== YOUR INSTRUCTIONS ==
Copy the lines word for word. Begin at the line that contains "文艺部海选后选出最佳节目呈现给大家，届时，乡音乡情，" and end with the final line of the data.

◇ ◇ ◇ ◇

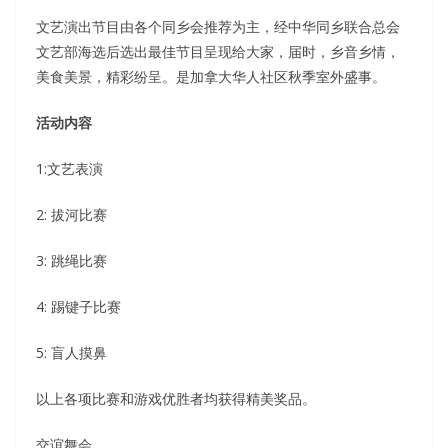
文艺演出节目由各个同乡会推荐为主，经中华同乡联合总会
文艺部海选后选出最佳节目呈现给大家，届时，乡音乡情，
美食美景，精彩纷呈。是加拿大华人社区秋季室外盛事。
活动内容
1:文艺表演
2: 拔河比赛
3: 跳绳比赛
4: 踢键子比赛
5: 盲人摸鼻
以上各项比赛和游戏优胜者均获得精美奖品。
交谊舞会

◇ ◇ ◇ ◇

== TASK SOLUTION ==
文艺部海选后选出最佳节目呈现给大家，届时，乡音乡情，
美食美景，精彩纷呈。是加拿大华人社区秋季室外盛事。
活动内容
1:文艺表演
2: 拔河比赛
3: 跳绳比赛
4: 踢键子比赛
5: 盲人摸鼻
以上各项比赛和游戏优胜者均获得精美奖品。
交谊舞会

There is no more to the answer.